The more I look at these, the more I'm prepared to appreciate them in all their inscrutable glory. Contemplate the footprints in the flypaper one: Could they be... simply a pure, opaque enigma? I find myself hoping there's no explanation for them. And I think we've established that the garlic man is Mussolini, but what's the... ray? emanating from, or to, his right eye? I suppose it probably means the gas goes to your eyes, but... with these posters I don't think it's out of the question that it's just a gratuitous ray coming from his right eye! And why is there a toaster in the geranium one?
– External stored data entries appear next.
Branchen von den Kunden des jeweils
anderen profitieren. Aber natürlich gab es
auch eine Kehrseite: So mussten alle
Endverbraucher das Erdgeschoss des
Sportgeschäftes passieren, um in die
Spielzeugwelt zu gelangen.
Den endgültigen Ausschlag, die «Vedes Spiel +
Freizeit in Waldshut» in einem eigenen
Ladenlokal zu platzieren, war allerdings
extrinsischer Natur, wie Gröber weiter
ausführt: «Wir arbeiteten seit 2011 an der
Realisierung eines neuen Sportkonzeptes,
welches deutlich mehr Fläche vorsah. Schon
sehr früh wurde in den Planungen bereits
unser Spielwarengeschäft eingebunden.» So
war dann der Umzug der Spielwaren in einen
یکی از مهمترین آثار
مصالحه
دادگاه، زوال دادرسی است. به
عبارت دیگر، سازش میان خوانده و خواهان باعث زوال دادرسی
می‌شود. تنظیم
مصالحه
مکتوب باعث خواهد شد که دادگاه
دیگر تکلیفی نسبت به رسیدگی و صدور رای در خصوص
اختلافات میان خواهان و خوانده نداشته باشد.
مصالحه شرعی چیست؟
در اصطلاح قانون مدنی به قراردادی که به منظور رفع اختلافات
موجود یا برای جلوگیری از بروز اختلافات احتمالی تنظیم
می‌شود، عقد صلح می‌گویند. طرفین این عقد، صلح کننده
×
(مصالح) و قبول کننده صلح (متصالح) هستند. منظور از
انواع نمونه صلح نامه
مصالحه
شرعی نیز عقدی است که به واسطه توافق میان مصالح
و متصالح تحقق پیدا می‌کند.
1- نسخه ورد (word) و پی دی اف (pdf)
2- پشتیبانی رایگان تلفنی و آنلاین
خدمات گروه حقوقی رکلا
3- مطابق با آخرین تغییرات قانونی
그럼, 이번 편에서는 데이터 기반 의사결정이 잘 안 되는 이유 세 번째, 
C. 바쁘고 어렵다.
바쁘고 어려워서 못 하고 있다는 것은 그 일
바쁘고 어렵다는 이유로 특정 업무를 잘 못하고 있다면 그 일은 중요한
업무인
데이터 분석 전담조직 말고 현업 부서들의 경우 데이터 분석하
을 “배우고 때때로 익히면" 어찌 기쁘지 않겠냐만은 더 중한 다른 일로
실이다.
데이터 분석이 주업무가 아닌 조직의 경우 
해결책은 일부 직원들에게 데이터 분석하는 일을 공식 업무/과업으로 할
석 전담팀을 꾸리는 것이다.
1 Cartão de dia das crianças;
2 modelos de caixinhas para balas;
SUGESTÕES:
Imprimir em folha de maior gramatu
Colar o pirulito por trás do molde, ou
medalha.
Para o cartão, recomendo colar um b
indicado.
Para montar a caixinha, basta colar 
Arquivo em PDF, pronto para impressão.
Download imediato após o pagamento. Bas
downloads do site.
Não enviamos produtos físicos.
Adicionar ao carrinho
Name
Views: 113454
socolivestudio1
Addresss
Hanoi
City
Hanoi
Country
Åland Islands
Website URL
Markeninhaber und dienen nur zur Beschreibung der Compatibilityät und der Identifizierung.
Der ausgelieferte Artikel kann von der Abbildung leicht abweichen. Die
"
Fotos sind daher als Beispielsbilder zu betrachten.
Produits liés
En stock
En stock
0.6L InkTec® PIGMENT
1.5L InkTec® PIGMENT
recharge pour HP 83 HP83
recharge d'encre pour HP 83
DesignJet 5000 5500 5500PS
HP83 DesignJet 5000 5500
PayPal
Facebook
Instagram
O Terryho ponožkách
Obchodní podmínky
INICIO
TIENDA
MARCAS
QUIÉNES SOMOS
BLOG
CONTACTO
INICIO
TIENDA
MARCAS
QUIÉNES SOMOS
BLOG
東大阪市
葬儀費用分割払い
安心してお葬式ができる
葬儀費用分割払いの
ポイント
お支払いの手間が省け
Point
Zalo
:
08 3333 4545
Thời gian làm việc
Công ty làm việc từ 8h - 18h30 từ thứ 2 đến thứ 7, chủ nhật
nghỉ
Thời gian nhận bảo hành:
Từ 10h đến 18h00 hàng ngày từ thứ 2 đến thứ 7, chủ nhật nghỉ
Ok, there's not a toaster in the geranium one but there may as well be, for all the hamhanded messaging in these posters.
posted by Rich Smorgasbord at 12:35 PM on September 20, 2016 [1 favorite]


That's definitely a WWII caricature of Mussolini in the fourth poster, and a generic caricature of a German soldier in the third.
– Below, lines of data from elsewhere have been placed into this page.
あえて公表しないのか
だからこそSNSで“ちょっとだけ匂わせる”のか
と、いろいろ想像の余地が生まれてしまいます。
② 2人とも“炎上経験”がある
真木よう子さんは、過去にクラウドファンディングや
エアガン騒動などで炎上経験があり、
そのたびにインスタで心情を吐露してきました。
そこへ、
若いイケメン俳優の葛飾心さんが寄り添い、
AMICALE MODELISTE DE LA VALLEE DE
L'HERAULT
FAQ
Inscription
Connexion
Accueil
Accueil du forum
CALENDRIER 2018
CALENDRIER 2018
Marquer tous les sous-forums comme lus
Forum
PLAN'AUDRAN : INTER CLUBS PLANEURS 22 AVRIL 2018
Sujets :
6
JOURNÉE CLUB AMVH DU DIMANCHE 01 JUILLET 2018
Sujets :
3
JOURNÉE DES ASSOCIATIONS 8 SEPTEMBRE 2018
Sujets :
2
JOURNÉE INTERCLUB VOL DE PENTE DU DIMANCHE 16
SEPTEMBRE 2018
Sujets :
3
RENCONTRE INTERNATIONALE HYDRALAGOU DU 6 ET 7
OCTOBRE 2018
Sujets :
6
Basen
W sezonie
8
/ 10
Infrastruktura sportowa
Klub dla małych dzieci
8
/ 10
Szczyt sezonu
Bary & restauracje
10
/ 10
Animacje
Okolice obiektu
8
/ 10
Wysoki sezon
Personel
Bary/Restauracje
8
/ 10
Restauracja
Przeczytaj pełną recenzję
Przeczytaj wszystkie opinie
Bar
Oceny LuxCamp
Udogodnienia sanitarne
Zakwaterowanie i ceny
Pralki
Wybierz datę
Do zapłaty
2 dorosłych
Mussolini was Italian, Italian food stereotypically used a lot of garlic, so Mussolini ties in well with garlic.
posted by easily confused at 2:44 PM on September 20, 2016


Flypaper one, if you didn't register this, is someone carrying the foot end of a stretcher (you see the handles, and the footprints are the boots of the unlucky soul on the stretcher)
posted by caution live frogs at 2:54 PM on September 20, 2016 [1 favorite]


Wow Caution, could you see that right away? It seems obvious now, but I sure couldn't see it at first. Makes me wonder if one of the colors is missing.
posted by Rich Smorgasbord at 3:44 PM on September 20, 2016


That's what I saw, and it seemed obvious that it's not a German caricature but an American medic (see the blue uniform and red cross arm band?).

However, just because the garlic poster is the only poster that is a caricature of the enemy doesn't mean that we're wrong about the Mussolini/Italian/Garlic connection.
posted by Sara C. at 3:53 PM on September 20, 2016


"How many grunts know what "vesicant" means?"
Well, it crops up in later post-WWI UK & AU army training manuals, and IIRC the term is used unexplained in one of Sapper's Bulldog Drummond books or something of a similar ilk. That implies it was familiar to the average reader of such things, so it wouldn't be at all surprising that the average "grunt", who maybe served in WWI, or grew up on "Boy's Own Gentleman Adventurer" books, knew exactly what it meant.
posted by Pinback at 4:27 AM on September 21, 2016 [1 favorite]


Response by poster: Thanks everybody! I think the Mussolini connection is solid: I googled for Mussolini caricatures and could see the similarity. I in fact came back around to the Wiki Commons content searching for "mussolini caricature mustard gas" and discovered -- to my chagrin -- the category Caricatures of Mussolini attached!